• Exercise prompt
Each entry below should be returned exactly as is, with the pictures removed.

• Information
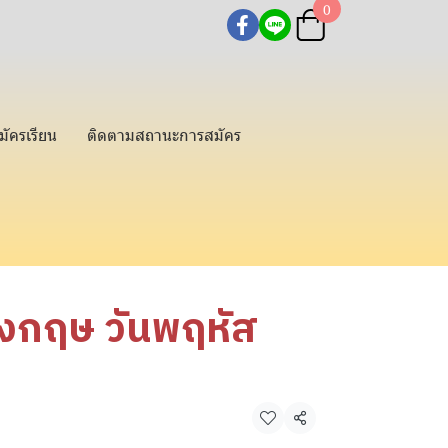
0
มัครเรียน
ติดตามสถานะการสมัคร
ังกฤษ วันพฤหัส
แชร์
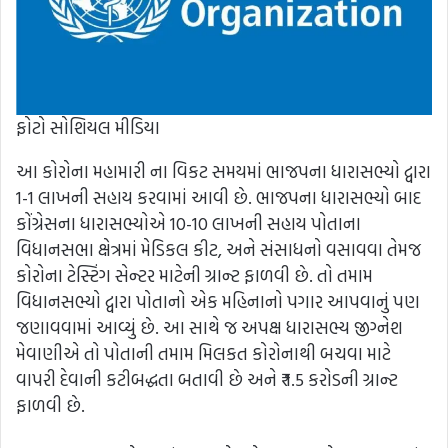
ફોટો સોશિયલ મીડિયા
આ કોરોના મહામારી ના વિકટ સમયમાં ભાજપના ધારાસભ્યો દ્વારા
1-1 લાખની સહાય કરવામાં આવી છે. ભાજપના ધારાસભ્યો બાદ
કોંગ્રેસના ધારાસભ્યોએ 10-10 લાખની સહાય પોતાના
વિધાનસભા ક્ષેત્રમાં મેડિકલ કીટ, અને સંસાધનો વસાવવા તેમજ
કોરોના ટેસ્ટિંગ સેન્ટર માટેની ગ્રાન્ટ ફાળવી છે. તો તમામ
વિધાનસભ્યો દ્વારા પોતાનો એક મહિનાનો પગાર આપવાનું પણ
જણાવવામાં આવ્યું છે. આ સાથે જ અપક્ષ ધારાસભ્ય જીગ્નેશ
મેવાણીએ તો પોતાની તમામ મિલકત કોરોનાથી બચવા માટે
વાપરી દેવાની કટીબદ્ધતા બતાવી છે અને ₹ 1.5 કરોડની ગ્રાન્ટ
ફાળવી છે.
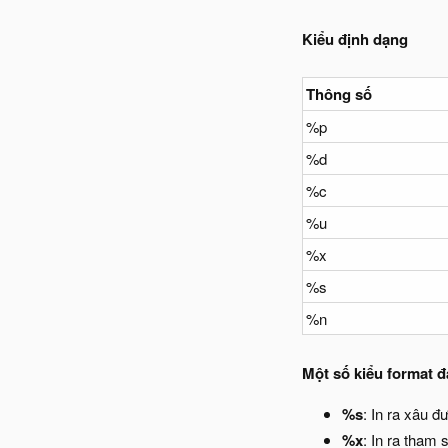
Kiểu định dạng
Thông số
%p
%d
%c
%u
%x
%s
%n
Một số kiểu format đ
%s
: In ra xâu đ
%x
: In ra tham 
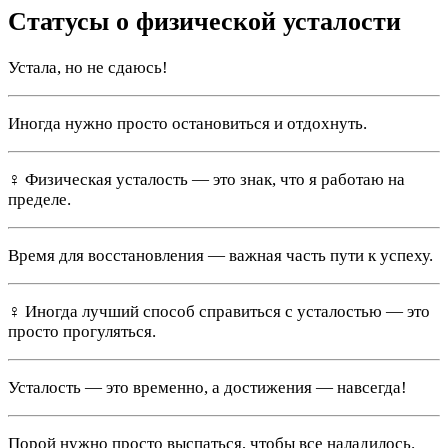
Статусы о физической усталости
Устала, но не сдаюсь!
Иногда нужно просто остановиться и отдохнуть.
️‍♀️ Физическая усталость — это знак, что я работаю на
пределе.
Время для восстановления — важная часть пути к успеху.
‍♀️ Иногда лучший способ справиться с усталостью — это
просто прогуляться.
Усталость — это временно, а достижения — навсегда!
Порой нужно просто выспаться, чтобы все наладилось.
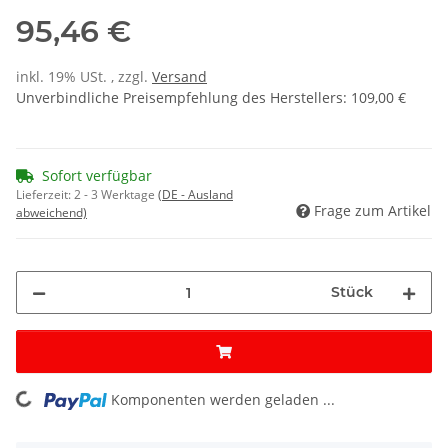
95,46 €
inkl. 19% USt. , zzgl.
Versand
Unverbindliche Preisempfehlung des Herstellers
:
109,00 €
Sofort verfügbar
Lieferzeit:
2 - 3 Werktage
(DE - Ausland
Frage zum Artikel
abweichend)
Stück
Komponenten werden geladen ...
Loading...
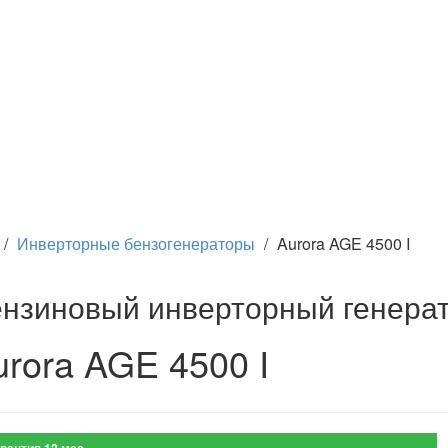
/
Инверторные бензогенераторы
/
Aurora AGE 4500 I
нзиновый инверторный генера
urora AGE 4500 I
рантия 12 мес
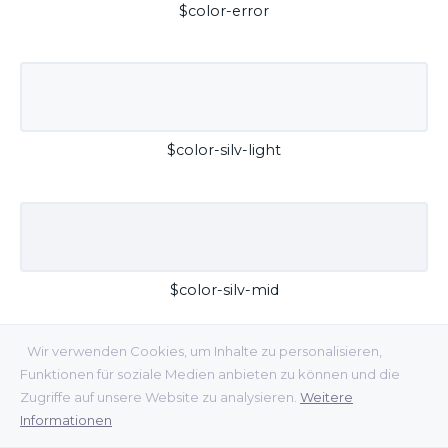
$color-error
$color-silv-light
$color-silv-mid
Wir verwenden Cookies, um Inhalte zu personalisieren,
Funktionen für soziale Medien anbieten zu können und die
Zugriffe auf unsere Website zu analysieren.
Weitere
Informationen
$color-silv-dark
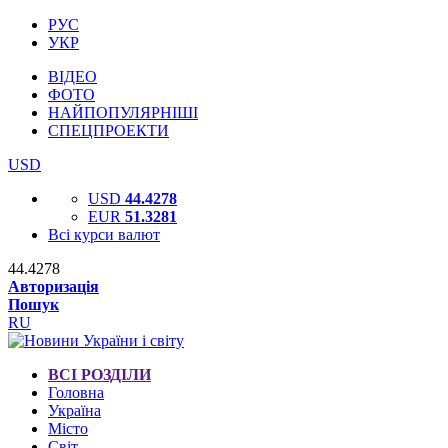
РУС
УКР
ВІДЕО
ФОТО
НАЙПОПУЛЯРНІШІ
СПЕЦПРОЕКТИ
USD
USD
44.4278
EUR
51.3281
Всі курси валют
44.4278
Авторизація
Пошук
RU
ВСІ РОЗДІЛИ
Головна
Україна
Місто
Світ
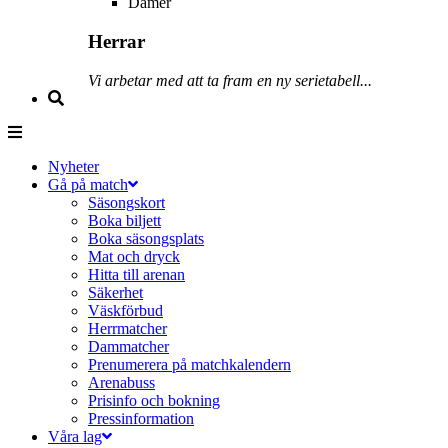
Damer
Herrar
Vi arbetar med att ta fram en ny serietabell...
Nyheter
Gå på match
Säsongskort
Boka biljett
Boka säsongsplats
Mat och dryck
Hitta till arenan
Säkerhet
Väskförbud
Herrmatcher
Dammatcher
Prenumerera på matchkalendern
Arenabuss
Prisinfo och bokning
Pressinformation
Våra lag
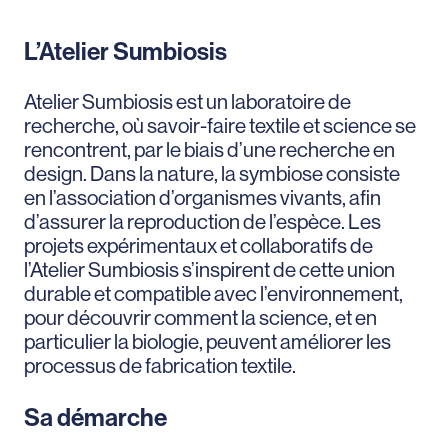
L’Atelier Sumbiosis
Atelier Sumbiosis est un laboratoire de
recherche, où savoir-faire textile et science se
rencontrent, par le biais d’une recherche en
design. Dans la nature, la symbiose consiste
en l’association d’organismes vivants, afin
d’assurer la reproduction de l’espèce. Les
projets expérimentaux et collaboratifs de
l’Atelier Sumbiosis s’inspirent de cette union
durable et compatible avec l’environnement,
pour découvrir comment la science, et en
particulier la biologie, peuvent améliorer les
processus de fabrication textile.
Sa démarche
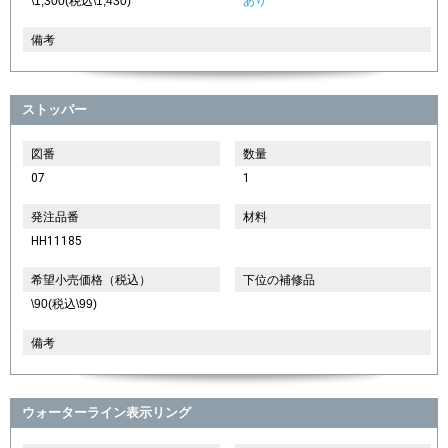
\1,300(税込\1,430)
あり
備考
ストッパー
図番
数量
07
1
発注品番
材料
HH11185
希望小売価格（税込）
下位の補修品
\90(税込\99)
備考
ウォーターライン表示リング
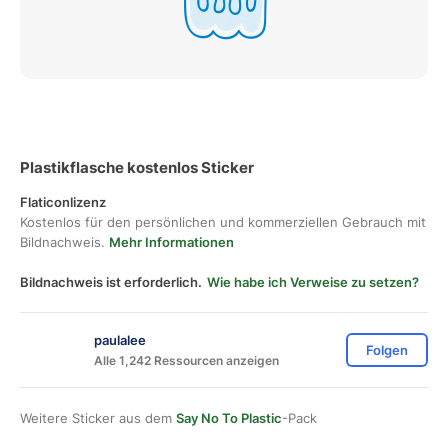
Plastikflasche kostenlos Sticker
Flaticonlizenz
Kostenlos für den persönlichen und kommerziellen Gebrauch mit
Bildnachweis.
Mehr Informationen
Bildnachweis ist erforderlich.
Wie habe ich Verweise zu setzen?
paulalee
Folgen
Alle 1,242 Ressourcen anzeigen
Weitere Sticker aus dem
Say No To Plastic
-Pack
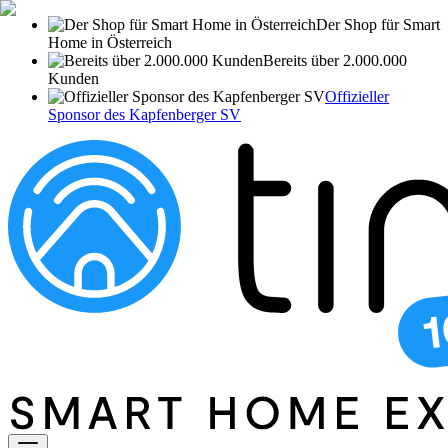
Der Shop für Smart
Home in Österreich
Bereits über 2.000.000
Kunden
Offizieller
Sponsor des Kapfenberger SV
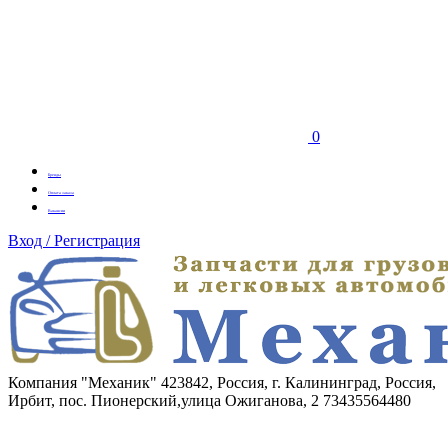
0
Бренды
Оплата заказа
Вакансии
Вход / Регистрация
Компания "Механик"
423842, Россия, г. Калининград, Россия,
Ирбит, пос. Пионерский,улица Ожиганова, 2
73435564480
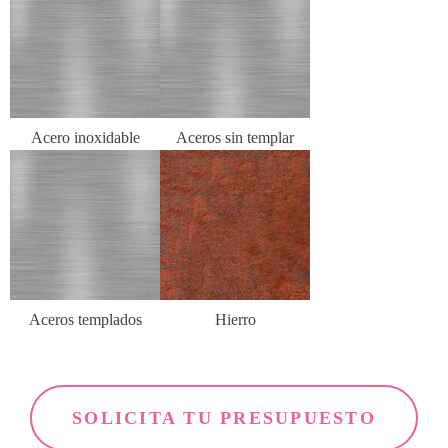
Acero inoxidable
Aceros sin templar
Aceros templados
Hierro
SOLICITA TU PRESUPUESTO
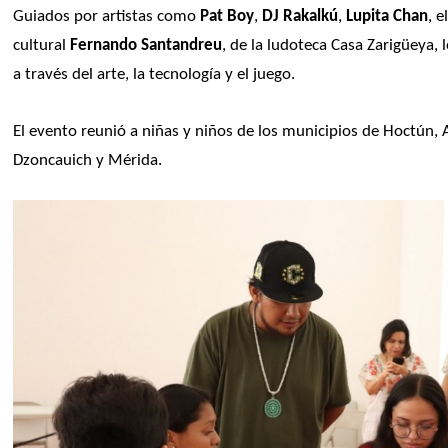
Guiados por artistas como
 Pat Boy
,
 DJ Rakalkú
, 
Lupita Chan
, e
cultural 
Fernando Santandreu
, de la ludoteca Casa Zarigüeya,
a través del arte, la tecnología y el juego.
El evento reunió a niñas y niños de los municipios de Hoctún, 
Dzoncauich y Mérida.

• Solution for this problem
0
มัครเรียน
ติดตามสถานะการสมัคร
ังกฤษ วันพฤหัส
แชร์
ફોટો સોશિયલ મીડિયા
આ કોરોના મહામારી ના વિકટ સમયમાં ભાજપના ધારાસભ્યો દ્વારા
1-1 લાખની સહાય કરવામાં આવી છે. ભાજપના ધારાસભ્યો બાદ
કોંગ્રેસના ધારાસભ્યોએ 10-10 લાખની સહાય પોતાના
વિધાનસભા ક્ષેત્રમાં મેડિકલ કીટ, અને સંસાધનો વસાવવા તેમજ
કોરોના ટેસ્ટિંગ સેન્ટર માટેની ગ્રાન્ટ ફાળવી છે. તો તમામ
વિધાનસભ્યો દ્વારા પોતાનો એક મહિનાનો પગાર આપવાનું પણ
જણાવવામાં આવ્યું છે. આ સાથે જ અપક્ષ ધારાસભ્ય જીગ્નેશ
મેવાણીએ તો પોતાની તમામ મિલકત કોરોનાથી બચવા માટે
વાપરી દેવાની કટીબદ્ધતા બતાવી છે અને ₹ 1.5 કરોડની ગ્રાન્ટ
ફાળવી છે.
Kiểu định dạng
Thông số
%p
%d
%c
%u
%x
%s
%n
Một số kiểu format đ
%s
: In ra xâu đ
%x
: In ra tham 
Статусы о физической усталости
Устала, но не сдаюсь!
Иногда нужно просто остановиться и отдохнуть.
️‍♀️ Физическая усталость — это знак, что я работаю на
пределе.
Время для восстановления — важная часть пути к успеху.
‍♀️ Иногда лучший способ справиться с усталостью — это
просто прогуляться.
Усталость — это временно, а достижения — навсегда!
Порой нужно просто выспаться, чтобы все наладилось.
95,46 €
inkl. 19% USt. , zzgl.
Versand
Unverbindliche Preisempfehlung des Herstellers
:
109,00 €
Sofort verfügbar
Lieferzeit:
2 - 3 Werktage
(DE - Ausland
Frage zum Artikel
abweichend)
Stück
Komponenten werden geladen ...
Loading...
/
Инверторные бензогенераторы
/
Aurora AGE 4500 I
нзиновый инверторный генера
urora AGE 4500 I
рантия 12 мес
$color-error
$color-silv-light
$color-silv-mid
Wir verwenden Cookies, um Inhalte zu personalisieren,
Funktionen für soziale Medien anbieten zu können und die
Zugriffe auf unsere Website zu analysieren.
Weitere
Informationen
$color-silv-dark
РУС
УКР
ВІДЕО
ФОТО
НАЙПОПУЛЯРНІШІ
СПЕЦПРОЕКТИ
USD
USD
44.4278
EUR
51.3281
Всі курси валют
44.4278
Авторизація
Пошук
RU
ВСІ РОЗДІЛИ
Головна
Україна
Місто
Світ
Damer
Herrar
Vi arbetar med att ta fram en ny serietabell...
Nyheter
Gå på match
Säsongskort
Boka biljett
Boka säsongsplats
Mat och dryck
Hitta till arenan
Säkerhet
Väskförbud
Herrmatcher
Dammatcher
Prenumerera på matchkalendern
Arenabuss
Prisinfo och bokning
Pressinformation
Våra lag
L’Atelier Sumbiosis
Atelier Sumbiosis est un laboratoire de
recherche, où savoir-faire textile et science se
rencontrent, par le biais d’une recherche en
design. Dans la nature, la symbiose consiste
en l’association d’organismes vivants, afin
d’assurer la reproduction de l’espèce. Les
projets expérimentaux et collaboratifs de
l’Atelier Sumbiosis s’inspirent de cette union
durable et compatible avec l’environnement,
pour découvrir comment la science, et en
particulier la biologie, peuvent améliorer les
processus de fabrication textile.
Sa démarche
\1,300(税込\1,430)
あり
備考
ストッパー
図番
数量
07
1
発注品番
材料
HH11185
希望小売価格（税込）
下位の補修品
\90(税込\99)
備考
ウォーターライン表示リング
Plastikflasche kostenlos Sticker
Flaticonlizenz
Kostenlos für den persönlichen und kommerziellen Gebrauch mit
Bildnachweis.
Mehr Informationen
Bildnachweis ist erforderlich.
Wie habe ich Verweise zu setzen?
paulalee
Folgen
Alle 1,242 Ressourcen anzeigen
Weitere Sticker aus dem
Say No To Plastic
-Pack
Der Shop für Smart
Home in Österreich
Bereits über 2.000.000
Kunden
Offizieller
Sponsor des Kapfenberger SV
0
Бренды
Оплата заказа
Вакансии
Вход / Регистрация
Компания "Механик"
423842, Россия, г. Калининград, Россия,
Ирбит, пос. Пионерский,улица Ожиганова, 2
73435564480
Acero inoxidable
Aceros sin templar
Aceros templados
Hierro
SOLICITA TU PRESUPUESTO
Guiados por artistas como
 Pat Boy
,
 DJ Rakalkú
, 
Lupita Chan
, e
cultural 
Fernando Santandreu
, de la ludoteca Casa Zarigüeya,
a través del arte, la tecnología y el juego.
El evento reunió a niñas y niños de los municipios de Hoctún, 
Dzoncauich y Mérida.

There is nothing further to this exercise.